**** Provided information ****

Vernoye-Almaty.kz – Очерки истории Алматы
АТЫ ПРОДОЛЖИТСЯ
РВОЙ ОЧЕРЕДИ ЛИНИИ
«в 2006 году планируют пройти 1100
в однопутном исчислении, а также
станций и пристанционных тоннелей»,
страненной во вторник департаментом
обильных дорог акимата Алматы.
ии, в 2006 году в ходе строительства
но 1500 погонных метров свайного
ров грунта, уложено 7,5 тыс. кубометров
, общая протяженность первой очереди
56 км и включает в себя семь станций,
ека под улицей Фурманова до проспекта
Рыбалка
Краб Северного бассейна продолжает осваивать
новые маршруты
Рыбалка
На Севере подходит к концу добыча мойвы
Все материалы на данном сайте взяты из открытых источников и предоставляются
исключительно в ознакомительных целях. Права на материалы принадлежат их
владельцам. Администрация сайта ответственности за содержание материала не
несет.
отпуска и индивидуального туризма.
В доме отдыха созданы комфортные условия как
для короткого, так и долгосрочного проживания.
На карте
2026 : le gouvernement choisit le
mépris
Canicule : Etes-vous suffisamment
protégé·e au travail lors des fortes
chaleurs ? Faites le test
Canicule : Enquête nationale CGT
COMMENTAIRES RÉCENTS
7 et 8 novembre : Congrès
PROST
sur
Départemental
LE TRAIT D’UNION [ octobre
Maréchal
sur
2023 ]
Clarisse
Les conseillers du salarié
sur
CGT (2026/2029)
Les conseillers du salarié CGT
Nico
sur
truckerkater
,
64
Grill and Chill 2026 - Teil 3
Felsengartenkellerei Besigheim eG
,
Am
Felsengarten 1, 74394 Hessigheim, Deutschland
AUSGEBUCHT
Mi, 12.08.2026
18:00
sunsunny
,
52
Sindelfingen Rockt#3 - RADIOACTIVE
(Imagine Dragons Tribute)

****

• **Action item**
Search the records line by line for the word "станций" and copy every line where it appears.

• **Solution for this exercise**
станций и пристанционных тоннелей»,
56 км и включает в себя семь станций,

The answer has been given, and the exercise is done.